What you have to do:
Each line from the one containing "šie zložky v" to the end of the entries below must be restated exactly, and no other line should appear.

[Dataset entries]

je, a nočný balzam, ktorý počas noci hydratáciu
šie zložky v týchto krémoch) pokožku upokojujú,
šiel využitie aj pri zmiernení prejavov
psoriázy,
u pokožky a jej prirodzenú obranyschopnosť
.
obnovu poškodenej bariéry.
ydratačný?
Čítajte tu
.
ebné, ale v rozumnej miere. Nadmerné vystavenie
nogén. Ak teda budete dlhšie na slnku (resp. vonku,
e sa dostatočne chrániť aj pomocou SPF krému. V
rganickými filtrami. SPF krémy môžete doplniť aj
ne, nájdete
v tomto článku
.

Your response:
šie zložky v týchto krémoch) pokožku upokojujú,
šiel využitie aj pri zmiernení prejavov
psoriázy,
u pokožky a jej prirodzenú obranyschopnosť
.
obnovu poškodenej bariéry.
ydratačný?
Čítajte tu
.
ebné, ale v rozumnej miere. Nadmerné vystavenie
nogén. Ak teda budete dlhšie na slnku (resp. vonku,
e sa dostatočne chrániť aj pomocou SPF krému. V
rganickými filtrami. SPF krémy môžete doplniť aj
ne, nájdete
v tomto článku
.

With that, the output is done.